I’ve never read Vicki Baum’s original novel which was the inspiration for this adaptation, and quite honestly I can’t say I’ve never felt the need to. There’s something about Grand Hotel as it is, as it exists free from its source material and away from all of the imitators and remakes its spawned, that I find refreshingly authentic and natural no matter how many time I watch it. This is a glorious movie, one’s whose sprawling story never overwhelms the innate emotional honesty of the characters who live within it. A classic in all the ways that count, lovers of a great cinema owe it to themselves to give this timeless marvel a look.
Grand Hotel is presented on a single-layer 25GB Blu-ray MPEG-4 AVC Video with a 1.37:1/1080p transfer.
This Blu-ray features an English DTS-HD Master Audio Mono soundtrack along with a plethora of additional audio options and features optional English SDH, French, Spanish, German SDH, Italian SDH and Korean subtitles.
Extras here include:
· Commentary with Jeffrey Vance and Mark A. Vieira – The two film historians and archivists dig into every aspect of Grand Hotel, their commentary track as fascinating as it is informative. Almost, but not quite, as entertaining as the movie itself.
· Checking Out: Grand Hotel (12:20) – Nice, if not particularly inspired, retrospective featurette on the making of Grand Hotel and its importance as far as cinematic history is concerned.
· Hollywood Premiere of Metro Goldwyn Mayer's Grand Hotel (9:24) – Vintage newsreel footage of the film’s Graumann's Chinese Theatre premier.
· Nothing Ever Happens (18:50) – Amusing musical parody of Grand Hotel released to theatres in 1933.
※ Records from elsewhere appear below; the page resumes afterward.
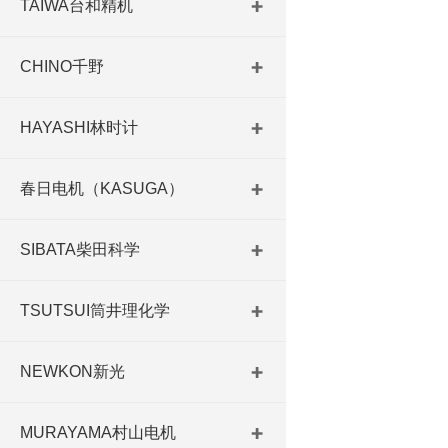
TAIWA台和精机
CHINO千野
HAYASHI林时计
春日电机（KASUGA）
SIBATA柴田科学
TSUTSUI筒井理化学
NEWKON新光
MURAYAMA村山电机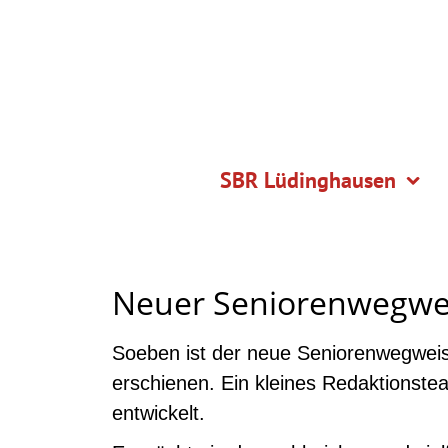
SBR Lüdinghausen
Neuer Seniorenwegwe
Soeben ist der neue Seniorenwegweis
erschienen. Ein kleines Redaktionste
entwickelt.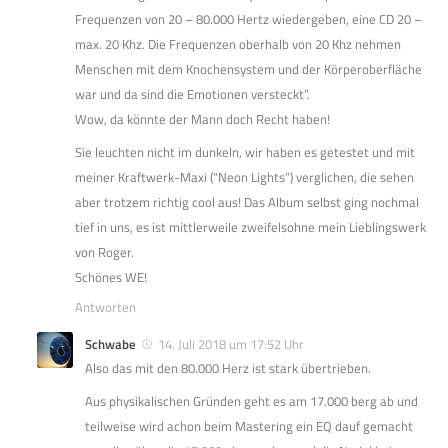
Frequenzen von 20 – 80.000 Hertz wiedergeben, eine CD 20 –
max. 20 Khz. Die Frequenzen oberhalb von 20 Khz nehmen
Menschen mit dem Knochensystem und der Körperoberfläche
war und da sind die Emotionen versteckt”.
Wow, da könnte der Mann doch Recht haben!
Sie leuchten nicht im dunkeln, wir haben es getestet und mit
meiner Kraftwerk-Maxi (“Neon Lights”) verglichen, die sehen
aber trotzem richtig cool aus! Das Album selbst ging nochmal
tief in uns, es ist mittlerweile zweifelsohne mein Lieblingswerk
von Roger.
Schönes WE!
Antworten
Schwabe
14. Juli 2018 um 17:52 Uhr
Also das mit den 80.000 Herz ist stark übertrieben.
Aus physikalischen Gründen geht es am 17.000 berg ab und
teilweise wird achon beim Mastering ein EQ dauf gemacht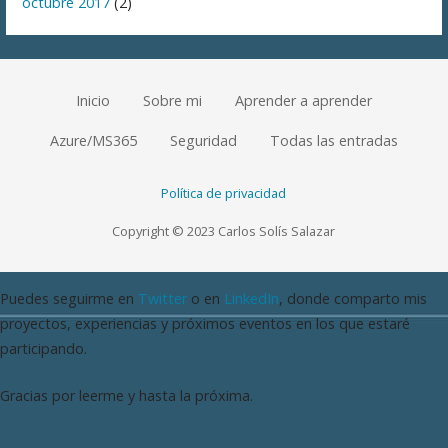
octubre 2017
(2)
Inicio
Sobre mi
Aprender a aprender
Azure/MS365
Seguridad
Todas las entradas
Política de privacidad
Copyright © 2023 Carlos Solís Salazar
Puedes seguirme en
Twitter
o en
LinkedIn
, donde comparto mis
proyectos, experiencias y próximos eventos en los que estaré
participando.
Gracias por leerme y hasta la próxima.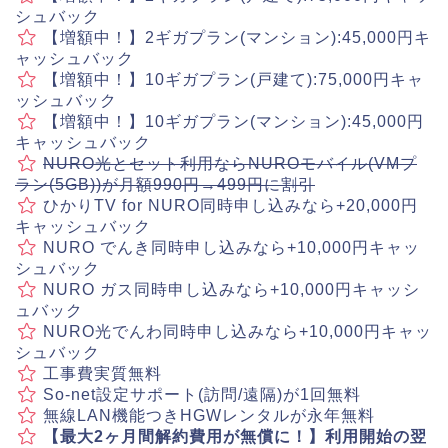
シュバック
【増額中！】2ギガプラン(マンション):45,000円キ
ャッシュバック
【増額中！】10ギガプラン(戸建て):75,000円キャ
ッシュバック
【増額中！】10ギガプラン(マンション):45,000円
キャッシュバック
NURO光とセット利用ならNUROモバイル(VMプ
ラン(5GB))が月額990円→499円に割引
ひかりTV for NURO同時申し込みなら+20,000円
キャッシュバック
NURO でんき同時申し込みなら+10,000円キャッ
シュバック
NURO ガス同時申し込みなら+10,000円キャッシ
ュバック
NURO光でんわ同時申し込みなら+10,000円キャッ
シュバック
工事費実質無料
So-net設定サポート(訪問/遠隔)が1回無料
無線LAN機能つきHGWレンタルが永年無料
【最大2ヶ月間解約費用が無償に！】利用開始の翌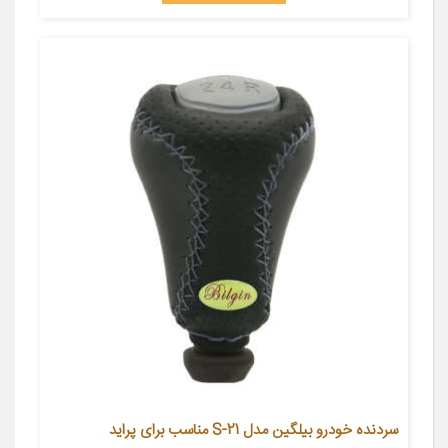
سردنده خودرو بیلگین مدل S-21 مناسب برای پراید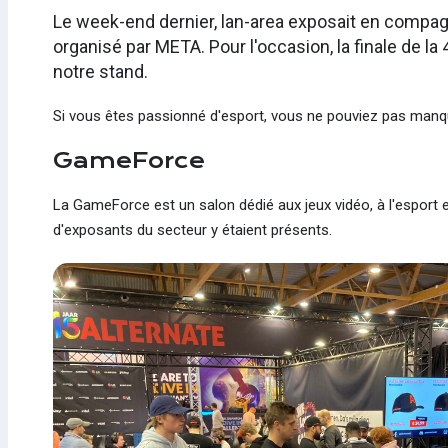
Le week-end dernier, lan-area exposait en compag
organisé par META. Pour l'occasion, la finale de l
notre stand.
Si vous êtes passionné d'esport, vous ne pouviez pas manq
GameForce
La GameForce est un salon dédié aux jeux vidéo, à l'esport e
d'exposants du secteur y étaient présents.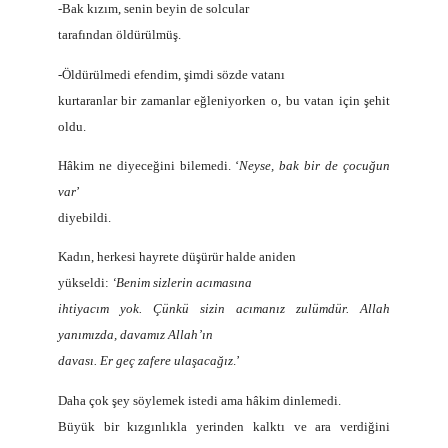
-Bak kızım, senin beyin de solcular
tarafından öldürülmüş.
-Öldürülmedi efendim, şimdi sözde vatanı
kurtaranlar bir zamanlar eğleniyorken o, bu vatan için şehit
oldu.
Hâkim ne diyeceğini bilemedi. ‘
Neyse, bak bir de çocuğun
var
’
diyebildi.
Kadın, herkesi hayrete düşürür halde aniden
yükseldi:
‘Benim sizlerin acımasına
ihtiyacım yok. Çünkü sizin acımanız zulümdür. Allah
yanımızda, davamız Allah’ın
davası. Er geç zafere ulaşacağız
.’
Daha çok şey söylemek istedi ama hâkim dinlemedi.
Büyük bir kızgınlıkla yerinden kalktı ve ara verdiğini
· “Just a Word of Warning” Theater Announcement (1:16) – Vintage theatre announcement that must be seen to be believed. Fun.
· Theatrical Trailers
i. Grand Hotel (2:27)
ii. Week-End at the Waldorf (2:42)
Grand Hotel is a bona fide classic for a reason, and I couldn’t recommend the watching of it with any more passion. Warner’s Blu-ray presentation is a good one (if, it must be admitted thanks to some audio deficiencies, not quite a great one), and considering the rather low price point fans should definitely consider picking this disc up for their personal collections.